Exercise brief: Report back the lines in this listing that carry the string "Preparacion".

(Supplied data begins)

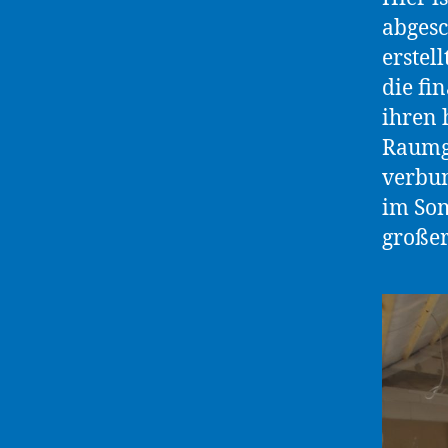
abgesc
erstel
die fi
ihren 
Raumg
verbu
im Som
großer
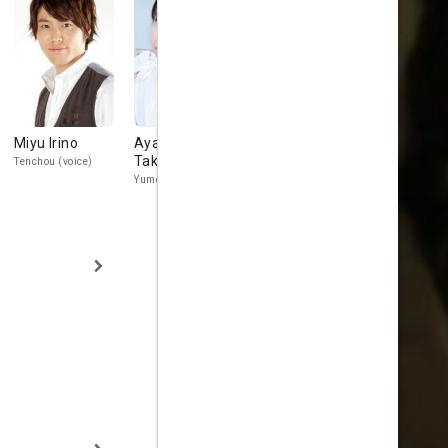
Miyu Irino
Ayana
Taketatsu
Tenchou (voice)
Yume (voice)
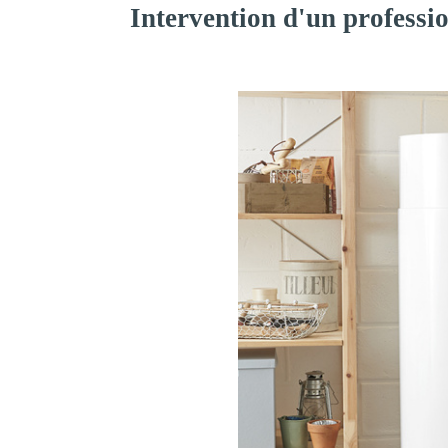
Intervention d'un professi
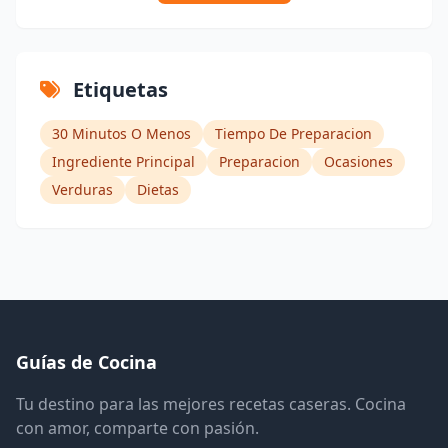
Etiquetas
30 Minutos O Menos
Tiempo De Preparacion
Ingrediente Principal
Preparacion
Ocasiones
Verduras
Dietas
Guías de Cocina
Tu destino para las mejores recetas caseras. Cocina
con amor, comparte con pasión.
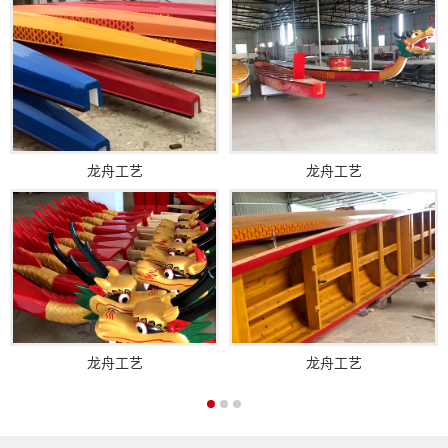
龙舟工艺
龙舟工艺
龙舟工艺
龙舟工艺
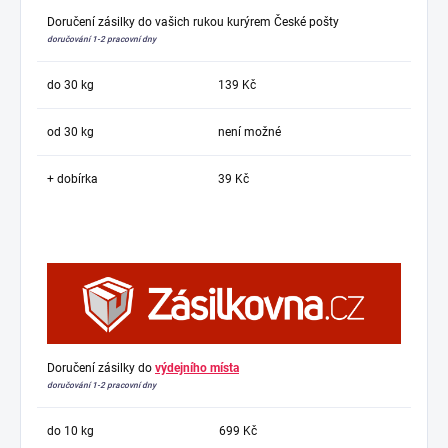
Doručení zásilky do vašich rukou kurýrem České pošty
doručování 1-2 pracovní dny
do 30 kg
139 Kč
od 30 kg
není možné
+ dobírka
39 Kč
Doručení zásilky do
výdejního místa
doručování 1-2 pracovní dny
do 10 kg
699 Kč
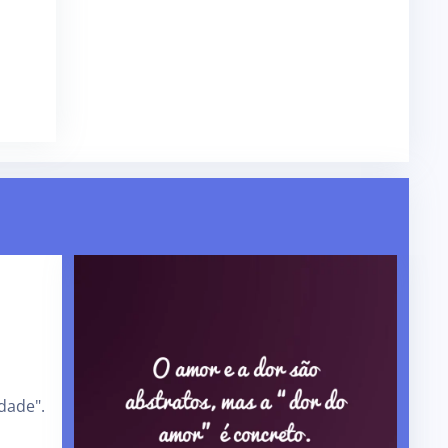
dade".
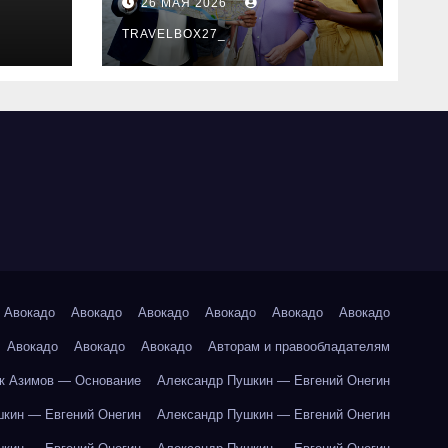
26 МАЯ 2026
маршруты и
особенности
TRAVELBOX27_
организации
Авокадо
Авокадо
Авокадо
Авокадо
Авокадо
Авокадо
Авокадо
Авокадо
Авокадо
Авторам и правообладателям
к Азимов — Основание
Александр Пушкин — Евгений Онегин
кин — Евгений Онегин
Александр Пушкин — Евгений Онегин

(Supplied data ends)

Answer box:
Tiempo De Preparacion
Preparacion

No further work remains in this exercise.